Дина забилась, как пойманная птица, но ноги ей больше не повиновались. Она закричала изо всех сил, но звук завяз во мраке. Не было больше ничего – ни игровой, ни ресторана, ни верха, ни низа. Она падала в бесконечное ничто, беззвучно крича.
…Поручни мокрые и холодные. Пальцы стынут. Стынет шея, открытая ветру и брызгам осенней мороси. Упрямое «Пусть! Так всем будет лучше!» крутится в голове, как аудиоролик на повторе, раз за разом возвращаясь тоскливой мантрой. Дина отклоняется вперед, насколько позволяет боль в заведенных за спину руках. Страха нет совсем. Есть только маленький червячок сомнения, который и удерживает ее на краю балкона: не похоже ли это на предательство? Не похоже ли это на трусость?
«Тридцать», – шепчут губы, и Дина, победоносно отметая мысль о трусости, разжимает руки…
– Ты этого хотела! – проревела Тьма.
– Нет! – закричала Дина и не услышала своего голоса.
Но Тьма услышала, вскинулась холодом к самому сердцу, сжала клещами. Остро, резко, так, что стало невозможно вдохнуть.
– Не-ет! – просипела Дина, сопротивляясь холоду, высасывавшему душу.
– Это была не я, – прошептала она из последних сил. – Не я!
Никто не спросил, что именно толкнуло ее на край балкона. Ни родители, ни полиция, ни въедливый доктор Брумм. «Почему же он спрашивает? – сердито сжимая губы, думает Дина. – Почему – сейчас?»
Владимир Анатольевич заглянул в палату пару минут назад, предупредил, что Антонина перевезет ее в другое отделение до обеда, и задержался, задумчиво глядя на Дину. Он сунул руки в карманы голубого халата и теперь возвышается над кроватью эдакой молчаливой горой, увенчанной аккуратной, почему-то не голубой, а белой шапочкой.
– Ответь мне на один вопрос, Дина… – начинает он.

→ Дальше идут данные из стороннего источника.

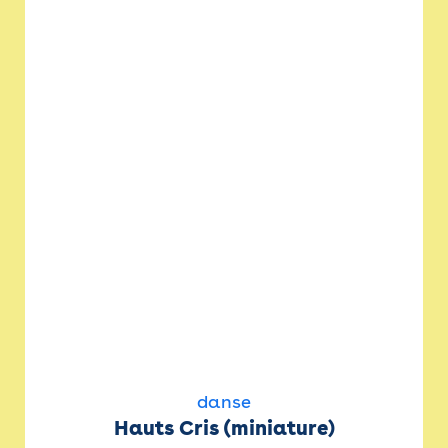
danse
Hauts Cris (miniature)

Как можно ответить вот так, сразу? Дина беспокойно ерзает, пытается поправить подушку одной рукой. Заведующий молча ждет.
Она хмурится, выдыхает и неожиданно для самой себя начинает говорить:
– Сначала это была обида. И страх. Потом – злость. Потом снова обида и снова страх, – честно перечисляет Дина. – Мое лицо, конечно. Я думала, что всем так будет легче. Маме… Конечно, я была полной дурой. Теперь понимаю. И не в родителях было дело, я просто боялась так дальше жить. Мне казалось, что самое ужасное уже произошло и я никогда не стану прежней. Что у меня не будет друзей, родные будут страдать и мучиться, а окружающие – шептаться за спиной или тыкать пальцем.
Дина торопится, слова почти обгоняют мысли, принося невероятное облегчение. Она чувствует себя так, словно разбирает захламленный дом, впуская в открытые окна свежий ветер и солнечный свет.
– Я просто сбежала, струсила. А потом оказалось, что я сама себя не знаю. Что главное – то, о чем я даже не думала, – вовсе не снаружи меня. Оно – внутри. И оно не искалечено, скорее наоборот, Владимир Анатольевич. И знаете, что я поняла? Я старалась победить обстоятельства, а достаточно было просто победить собственные страхи.
Она смотрит на доктора. Он кивает, очень серьезно, и мягко сжимает запястье ее здоровой руки.
– У тебя все будет хорошо, Самойлова. Ты – сильная девочка. Я рад, что ты это понимаешь.
– Не я! – из последних сил сопротивлялась Дина, больше не отождествляя себя с той сломанной девочкой на краю балкона.
Хватка ослабела.
– Я – другая! – теперь у нее получилось заговорить. – Я – живая! – силилась закричать Дина и услышала свой ломкий, полный отчаянной страсти голос, звенящий в ушах почти так же громко, как завывания Тьмы.
Холод отпрянул под дикие вопли и разъяренный шипящий визг: «Ж-живай-я?» Ненастоящее солнце, словно гротескно-большой ночник, вспыхнуло где-то за окном, позволяя Тьме, не исчезая совсем, клубиться у потолка и по углам, разочарованно шипя: «А-р-х-ш-ш-а-х».